Leaving it all on the field

The final score doesn’t matter.  It was a triple-stomach-punch of a game, literally – Jordan Matthews threw up his hydration all over the field and still came back to clock 178 total yards – and it was as close and compelling as you could have asked for.  If you weren’t on the losing end, it was an amazing game.  Plenty of Ole Miss fans turned up on Anchor of Gold to rave about how incredibly lucky they were and what an amazing game Vandy played and how they got away with one and otherwise be reasonably gracious in victory, which is why the rivalry doesn’t have the same sort of venom as some others.

No, the problem isn’t the Rebels, it’s the rest of the world.  You know, the ones who are circulating pictures of the stadium a half hour before the game and mocking the “sea of red” and empty seats, despite a completely packed student section – and, you know, the inability to see any of the other side of the stadium where the season ticket holders are.  The ones who, five minutes after an amazing Vandy comeback, three minutes after a shattering reversal of fortune and one minute after a heartbreaking tip-pick, dismiss the whole thing with “that’s why your [sic] Vandy”.  The SEC officials who threw a flag on “pass interference” that nobody could find in an amazing coverage job by Vandy’s all-SEC corner, and the ones who didn’t throw a flag on similarly tight coverage when it went the other way.  Naturally, the PI penalty kept a touchdown drive alive for Ole Miss.  But nope, “same old Vandy.”
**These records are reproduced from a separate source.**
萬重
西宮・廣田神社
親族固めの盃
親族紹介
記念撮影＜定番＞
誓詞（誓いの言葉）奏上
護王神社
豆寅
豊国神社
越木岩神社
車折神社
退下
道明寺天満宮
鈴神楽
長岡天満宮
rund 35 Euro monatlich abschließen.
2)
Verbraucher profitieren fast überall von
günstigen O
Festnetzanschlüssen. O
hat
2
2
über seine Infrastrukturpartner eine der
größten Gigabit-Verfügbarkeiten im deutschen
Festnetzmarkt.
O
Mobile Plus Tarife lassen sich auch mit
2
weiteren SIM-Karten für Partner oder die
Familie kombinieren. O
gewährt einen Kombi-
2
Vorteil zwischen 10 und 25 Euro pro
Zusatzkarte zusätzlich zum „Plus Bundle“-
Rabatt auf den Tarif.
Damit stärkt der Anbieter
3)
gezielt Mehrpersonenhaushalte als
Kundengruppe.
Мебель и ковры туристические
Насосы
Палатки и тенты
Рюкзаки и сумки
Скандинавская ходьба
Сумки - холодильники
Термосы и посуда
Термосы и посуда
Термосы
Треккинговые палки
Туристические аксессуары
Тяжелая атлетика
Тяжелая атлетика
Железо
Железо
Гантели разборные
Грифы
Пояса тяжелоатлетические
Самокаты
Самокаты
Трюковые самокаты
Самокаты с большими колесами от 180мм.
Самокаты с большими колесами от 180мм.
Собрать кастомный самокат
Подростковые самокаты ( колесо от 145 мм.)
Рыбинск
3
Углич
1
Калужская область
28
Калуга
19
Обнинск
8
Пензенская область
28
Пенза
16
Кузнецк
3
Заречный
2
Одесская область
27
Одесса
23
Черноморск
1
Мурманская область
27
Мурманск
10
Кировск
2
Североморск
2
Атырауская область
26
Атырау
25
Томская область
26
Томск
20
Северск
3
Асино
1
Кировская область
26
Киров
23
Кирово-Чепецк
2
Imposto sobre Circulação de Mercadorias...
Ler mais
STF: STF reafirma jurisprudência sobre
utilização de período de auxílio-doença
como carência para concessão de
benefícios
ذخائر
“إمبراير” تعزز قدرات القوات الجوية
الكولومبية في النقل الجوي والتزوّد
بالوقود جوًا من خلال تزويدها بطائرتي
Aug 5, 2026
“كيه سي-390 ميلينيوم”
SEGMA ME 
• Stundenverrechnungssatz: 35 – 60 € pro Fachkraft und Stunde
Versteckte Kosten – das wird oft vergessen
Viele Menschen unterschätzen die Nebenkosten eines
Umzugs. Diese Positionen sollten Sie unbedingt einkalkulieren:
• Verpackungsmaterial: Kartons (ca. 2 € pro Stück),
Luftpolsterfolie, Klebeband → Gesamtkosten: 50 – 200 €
Which is true from one standpoint: no matter how hard our team works, no matter how many changes our coaches make, no matter how much we pack the stadium, no matter how many new facilities we build, no matter how many four-star recruits take up the black and gold, no matter how many potential NFL stars come back for a senior year – no matter what actually happens, the same narrative will always be applied.  Perpetual cellar dweller, bunch of nerds who can’t get out of their own way, not really an SEC team, a guaranteed win every time out even if they’ve beaten you three in a row and five of the last six.

If you want credit, you should have gone to SunTrust.

The thing is – we’re actually a damn good school with a damn good athletic program.  The baseball team is a legit national power.  The basketball team, when we can enough players to scrimmage five-on-five, has done some great things.  Hell, women’s cross-country won an SEC title a few years back and women’s bowling (no, really) is a national power with a national championship in 2007 to their credit.  Our alumni clocked back-to-back Nobel Peace Prizes a few years back.

But we’re in the SEC. None of that matters.  Not to a conference full of borderline-illiterate Finebaum callers who never set foot on a college campus in their lives without a ticket in hand.  The SEC is about one thing and one thing only, and never mind that Florida was a dumpster fire of football before Spurrier and so was South Carolina, and that Ole Miss hasn’t done too much since integration, and that even mighty Alabama racked exactly one national title between 1980 and 2008 – no, Vandy hasn’t been good for years, so therefore Vandy can never be any good and will never change and cannot possibly improve in any way.

What we do doesn’t really belong in the SEC.  The things that are supposed to make you a great school don’t fit with this conference. Logically, the only thing to do is leave and try to get situated somewhere that actually credits the things you hold important, someplace where you actually fit in with the values and aspirations of those around you, someplace where you don’t spend your entire life as a freak just because that’s all you can be in that place.

Boy, that escalated fast, didn’t it?